Refugio XLVI – Respetar es amar

Refugio XLVI – Respetar es amar

Kaled llegó a su clase de prácticas, y les enseñó a los alumnos una bolsa de plástico, llena de desperdicios.

– La clase de hoy, no la encontraréis en los libros, es una clase de respeto y cariño por el entorno. Veréis, desde que la pasada semana, hago el recorrido de mi casa hasta aquí, he observado, con gran dolor de corazón, cómo muchos de vosotros, tiráis los envoltorios de cualquier alimento u objeto que consumís, al suelo sin ningún miramiento. Eso me hace daño, esa actitud es negativa, no tiene en cuenta al otro y por lo tanto, está dejando al que la efectúa a ras del mismo suelo que está ensuciando.

Se miraron unos a otros con interrogante en el gesto. Pero Kaled siguió hablando mientras vaciaba el contenido de la bolsa encima de la tarima de clase.

– Como podéis comprobar, la bolsa está llena de latas vacías, bolsas de distintos tipos y tamaños, cajas de plástico, alguna botella…

Dejó que los alumnos reaccionaran y volvió a la carga:

– Bien para mañana me gustaría que cada uno de vosotros trajera cualquier objeto o desecho que crea que no debe estar tirado en el suelo, cuando hay papeleras cada pocos metros en la calle. Vale todo, colillas, restos de comida, envases, papeles, heces de perro…, en fin cualquier elemento que creáis que no debe estar ensuciando ni demostrando lo retrógrada que puede ser esta sociedad. Para rematar la tarea, me gustaría que me explicáis con una breve redacción, porqué creéis que tirar al suelo cualquier objeto, desecho o cosa, es una falta de respeto. Y si pensáis que respetar es un principio básico del amor al otro.

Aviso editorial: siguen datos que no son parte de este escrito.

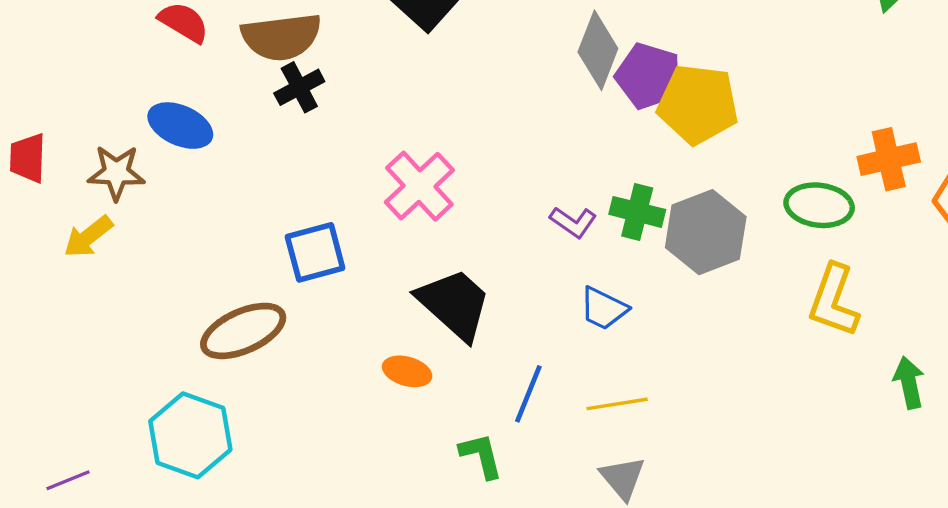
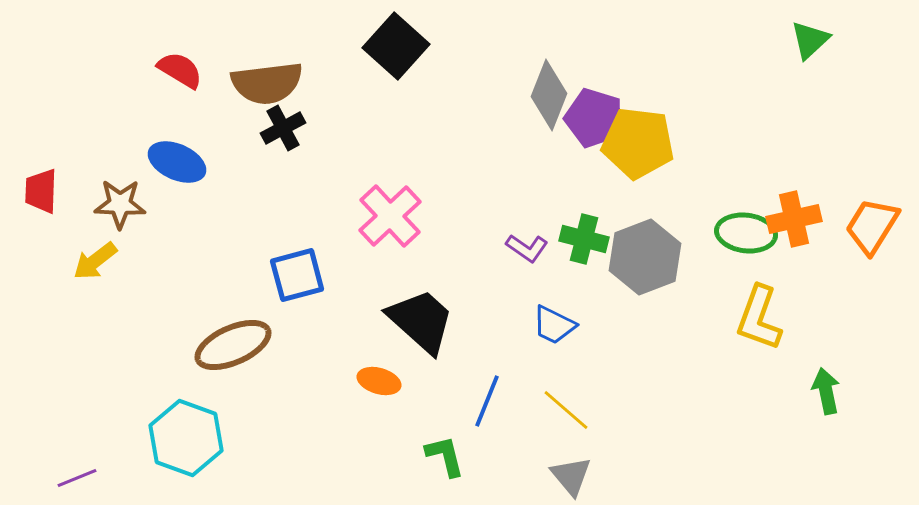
orange cross: (889, 159) -> (794, 219), moved
yellow line: (617, 404) -> (566, 410), turned 50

Mordida existencial: Es triste pasear por muchas calles de cualquier pueblo o ciudad y ver cómo son la muestra de nuestra falta de civismo y respeto. La libertad es un bien que todos merecemos, pero siempre respetando la libertad del otro. ¿Qué respeto muestra un fumador que va dejando un reguero de colillas en la calle tras él? ¿Es que en nuestras casas, desenvolvemos cualquier objeto y tiramos al suelo el envoltorio? ¿Es tan difícil tirar la lata del líquido que hemos bebido en la papelera? Así podemos estar hilando muchísimos comportamientos que nos van definiendo. Y es que nadie tiene la exclusiva en esto de sembrar de basura la calle, lo mismo lo hace un niño, que un mayor. En general todos hemos perdido esa buena costumbre de mantener la calle como nuestra propia casa. Si amamos nuestra casa, amemos nuestra calle.